A company that was once one of China’s biggest property developers says it has “lost contact” with a wealth manager that has $313m (£235m) of its money.
China Fortune Land Development says British Virgin Islands-registered China Create Capital was supposed to have invested the funds on its behalf.
Fortune Land told investors it has reported the issue to Beijing police.
This month, the firm unveiled plans to restructure its debts after defaulting on billions of dollars of bonds.
In 2018 one of Fortune Land’s overseas operations signed a deal that entrusted a company called Wingskengo Ltd to provide investment management services to the property developer, according to a document filed this week with the Shanghai Stock Exchange.

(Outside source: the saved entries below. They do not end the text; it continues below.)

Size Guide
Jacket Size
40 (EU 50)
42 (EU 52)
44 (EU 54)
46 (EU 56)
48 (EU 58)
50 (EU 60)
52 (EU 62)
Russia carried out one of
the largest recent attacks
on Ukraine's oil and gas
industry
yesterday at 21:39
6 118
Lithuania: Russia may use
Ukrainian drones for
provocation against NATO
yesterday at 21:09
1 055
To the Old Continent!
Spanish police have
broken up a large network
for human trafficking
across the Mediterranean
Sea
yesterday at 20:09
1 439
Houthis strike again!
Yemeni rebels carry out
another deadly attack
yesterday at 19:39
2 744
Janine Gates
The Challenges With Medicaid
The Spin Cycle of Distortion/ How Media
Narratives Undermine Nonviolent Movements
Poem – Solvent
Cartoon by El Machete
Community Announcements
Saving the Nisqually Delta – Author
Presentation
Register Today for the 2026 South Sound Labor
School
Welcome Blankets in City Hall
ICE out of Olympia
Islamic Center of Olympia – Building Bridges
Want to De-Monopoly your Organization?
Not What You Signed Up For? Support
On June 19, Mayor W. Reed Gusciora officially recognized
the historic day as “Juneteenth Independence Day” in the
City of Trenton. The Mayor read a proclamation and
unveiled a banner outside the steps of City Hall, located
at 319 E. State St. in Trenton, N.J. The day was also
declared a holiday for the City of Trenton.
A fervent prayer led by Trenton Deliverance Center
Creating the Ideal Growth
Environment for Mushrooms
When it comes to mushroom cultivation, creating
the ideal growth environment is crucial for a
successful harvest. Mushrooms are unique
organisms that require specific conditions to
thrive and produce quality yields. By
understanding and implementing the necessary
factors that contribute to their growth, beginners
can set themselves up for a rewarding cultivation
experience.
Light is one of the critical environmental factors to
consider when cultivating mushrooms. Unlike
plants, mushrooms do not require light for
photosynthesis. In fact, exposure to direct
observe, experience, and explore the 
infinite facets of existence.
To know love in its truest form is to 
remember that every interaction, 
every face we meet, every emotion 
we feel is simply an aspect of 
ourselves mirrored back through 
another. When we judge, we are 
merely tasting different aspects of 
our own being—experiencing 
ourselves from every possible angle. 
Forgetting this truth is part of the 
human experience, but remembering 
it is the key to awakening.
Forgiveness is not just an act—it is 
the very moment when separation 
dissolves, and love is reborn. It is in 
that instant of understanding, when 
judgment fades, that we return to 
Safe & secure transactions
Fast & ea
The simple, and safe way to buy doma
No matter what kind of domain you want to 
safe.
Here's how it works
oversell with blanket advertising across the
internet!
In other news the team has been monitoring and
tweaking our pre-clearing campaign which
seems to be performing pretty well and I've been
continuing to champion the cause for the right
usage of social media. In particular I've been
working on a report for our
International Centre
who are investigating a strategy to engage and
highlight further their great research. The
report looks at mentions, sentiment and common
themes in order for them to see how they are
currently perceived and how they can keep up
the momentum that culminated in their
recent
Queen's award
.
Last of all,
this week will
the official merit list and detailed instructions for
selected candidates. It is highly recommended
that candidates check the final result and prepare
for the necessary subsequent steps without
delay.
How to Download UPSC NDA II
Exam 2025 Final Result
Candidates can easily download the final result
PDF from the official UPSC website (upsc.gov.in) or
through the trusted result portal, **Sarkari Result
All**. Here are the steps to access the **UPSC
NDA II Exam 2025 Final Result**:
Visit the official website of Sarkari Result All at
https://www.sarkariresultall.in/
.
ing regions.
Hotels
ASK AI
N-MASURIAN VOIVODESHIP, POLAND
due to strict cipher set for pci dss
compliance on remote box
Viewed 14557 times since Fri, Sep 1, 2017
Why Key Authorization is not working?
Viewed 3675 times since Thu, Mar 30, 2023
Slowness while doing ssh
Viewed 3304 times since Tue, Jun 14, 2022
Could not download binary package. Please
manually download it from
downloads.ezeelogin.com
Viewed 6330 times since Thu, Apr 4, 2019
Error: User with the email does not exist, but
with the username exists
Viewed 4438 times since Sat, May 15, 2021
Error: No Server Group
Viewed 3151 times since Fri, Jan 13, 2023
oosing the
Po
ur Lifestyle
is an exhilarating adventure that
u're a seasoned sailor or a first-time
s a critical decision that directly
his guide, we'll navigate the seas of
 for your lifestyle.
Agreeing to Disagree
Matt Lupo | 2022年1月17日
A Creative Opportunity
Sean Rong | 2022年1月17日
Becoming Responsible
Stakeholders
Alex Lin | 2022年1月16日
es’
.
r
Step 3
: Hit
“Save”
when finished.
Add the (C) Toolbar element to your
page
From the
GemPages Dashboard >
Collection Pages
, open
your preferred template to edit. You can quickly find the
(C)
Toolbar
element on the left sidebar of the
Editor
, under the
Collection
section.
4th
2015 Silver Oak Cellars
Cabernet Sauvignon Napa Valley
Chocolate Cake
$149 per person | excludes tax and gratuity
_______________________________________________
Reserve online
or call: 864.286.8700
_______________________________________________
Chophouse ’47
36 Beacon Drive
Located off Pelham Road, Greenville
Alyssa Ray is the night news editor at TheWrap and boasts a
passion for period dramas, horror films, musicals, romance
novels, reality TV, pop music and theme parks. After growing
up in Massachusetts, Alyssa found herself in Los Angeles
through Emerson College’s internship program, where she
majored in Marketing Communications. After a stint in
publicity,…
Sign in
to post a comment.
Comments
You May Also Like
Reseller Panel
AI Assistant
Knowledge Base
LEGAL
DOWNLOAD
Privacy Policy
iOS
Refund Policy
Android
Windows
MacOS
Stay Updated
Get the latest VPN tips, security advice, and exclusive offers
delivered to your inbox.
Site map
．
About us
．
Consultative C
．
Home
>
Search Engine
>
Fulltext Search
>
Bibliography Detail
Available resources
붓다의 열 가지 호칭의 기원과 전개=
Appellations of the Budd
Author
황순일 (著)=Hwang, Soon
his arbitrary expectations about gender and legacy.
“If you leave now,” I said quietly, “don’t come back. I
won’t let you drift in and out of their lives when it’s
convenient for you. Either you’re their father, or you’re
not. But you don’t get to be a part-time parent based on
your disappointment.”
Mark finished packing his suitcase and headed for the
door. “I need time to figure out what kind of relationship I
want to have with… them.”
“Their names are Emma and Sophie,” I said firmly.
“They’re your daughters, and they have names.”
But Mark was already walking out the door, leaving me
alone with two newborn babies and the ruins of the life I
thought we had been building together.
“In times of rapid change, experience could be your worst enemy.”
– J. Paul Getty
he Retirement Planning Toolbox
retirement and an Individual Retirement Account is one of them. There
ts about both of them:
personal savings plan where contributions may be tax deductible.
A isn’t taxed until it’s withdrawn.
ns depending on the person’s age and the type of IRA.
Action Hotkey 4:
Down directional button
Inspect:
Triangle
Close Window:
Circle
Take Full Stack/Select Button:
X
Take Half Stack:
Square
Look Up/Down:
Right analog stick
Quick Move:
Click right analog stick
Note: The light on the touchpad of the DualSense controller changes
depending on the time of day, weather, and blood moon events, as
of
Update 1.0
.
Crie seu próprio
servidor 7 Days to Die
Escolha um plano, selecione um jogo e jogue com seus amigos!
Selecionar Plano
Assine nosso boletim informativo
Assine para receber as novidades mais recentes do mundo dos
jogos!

The filing goes on to detail how, as instructed by Wingskengo, Fortune Land transferred $313m to China Create Capital.
Fortune Land said it had expected the investment to generate annual interest of 7% to 10% until the agreement was due to expire at the end of 2022.
However, Fortune Land said it is now unable to contact Create Capital, adding there is “no way to judge” what impact the missing money will have on its current and future profits.
Like several other major Chinese real estate companies, Fortune Land has seen its shares plummet in recent months as the industry was gripped by a debt crisis.
Its Shanghai-listed shares have lost more than 70% of their value this year after failing to meet its financial obligations.
However, Fortune Land said earlier this month that a group of creditors had approved a debt restructuring plan.
The agreement offered a potential lifeline to the heavily indebted company after it defaulted on billions of dollars of bond debt this year.
Fortune Land is just one of China’s debt-laden property developers that came under intense pressure after Beijing launched a sweeping crackdown on excessive borrowing in the sector last year.
Industry giant Evergrande, which has around $300bn of debt, has been the most high-profile company to be engulfed by the crisis and has recently missed interest payments on some overseas bonds.
Meanwhile, rival developer Kaisa, which has offshore debt of $12bn, did not repay $400m of bonds that matured last week.